▶ **Work request**
Your reply should hold only the lines from the records below where "nous" occurs.

(Items from a dataset)
━━━━━━

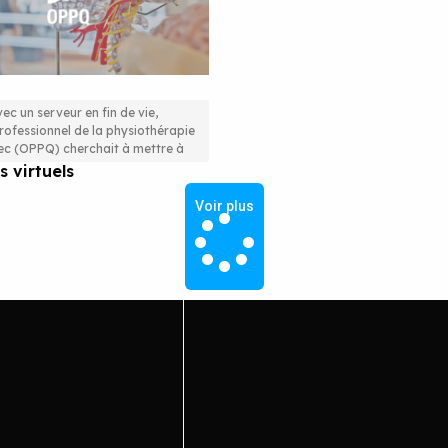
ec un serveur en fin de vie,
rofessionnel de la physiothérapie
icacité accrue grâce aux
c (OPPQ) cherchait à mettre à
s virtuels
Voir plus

━━━━━━

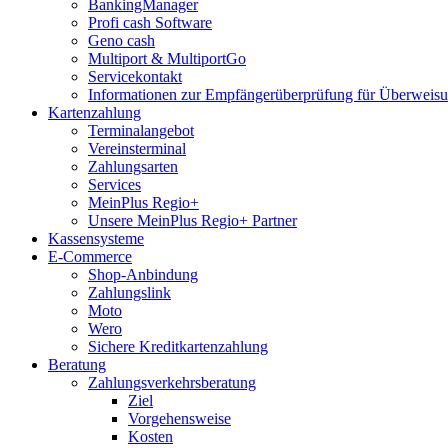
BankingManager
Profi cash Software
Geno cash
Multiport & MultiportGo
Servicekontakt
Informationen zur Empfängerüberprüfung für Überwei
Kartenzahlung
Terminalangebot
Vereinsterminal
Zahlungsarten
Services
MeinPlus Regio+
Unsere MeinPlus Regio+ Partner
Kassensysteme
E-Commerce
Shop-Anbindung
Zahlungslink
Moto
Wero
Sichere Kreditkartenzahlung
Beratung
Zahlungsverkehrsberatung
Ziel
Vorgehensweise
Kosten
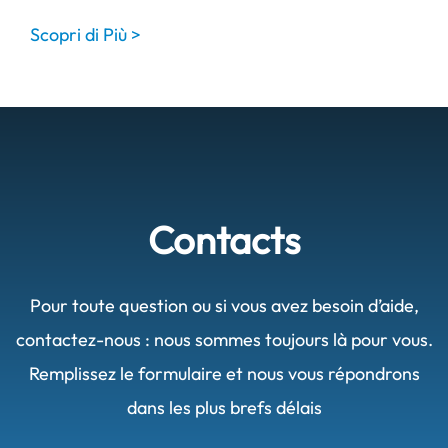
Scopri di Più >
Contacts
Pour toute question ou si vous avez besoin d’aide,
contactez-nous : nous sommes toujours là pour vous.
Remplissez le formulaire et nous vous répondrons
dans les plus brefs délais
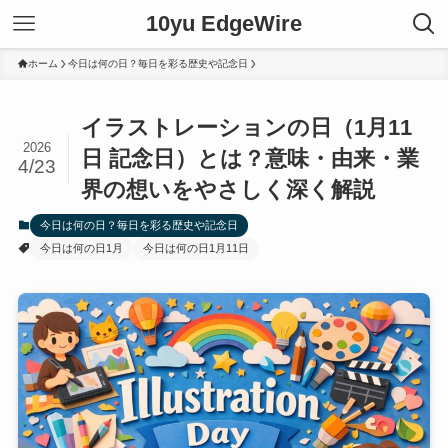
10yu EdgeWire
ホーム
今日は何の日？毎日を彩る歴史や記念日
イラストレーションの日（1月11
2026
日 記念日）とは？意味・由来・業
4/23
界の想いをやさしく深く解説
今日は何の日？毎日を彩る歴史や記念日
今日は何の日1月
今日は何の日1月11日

━━━━━━

▶ **Response for this exercise**
contactez-nous : nous sommes toujours là pour vous.
Remplissez le formulaire et nous vous répondrons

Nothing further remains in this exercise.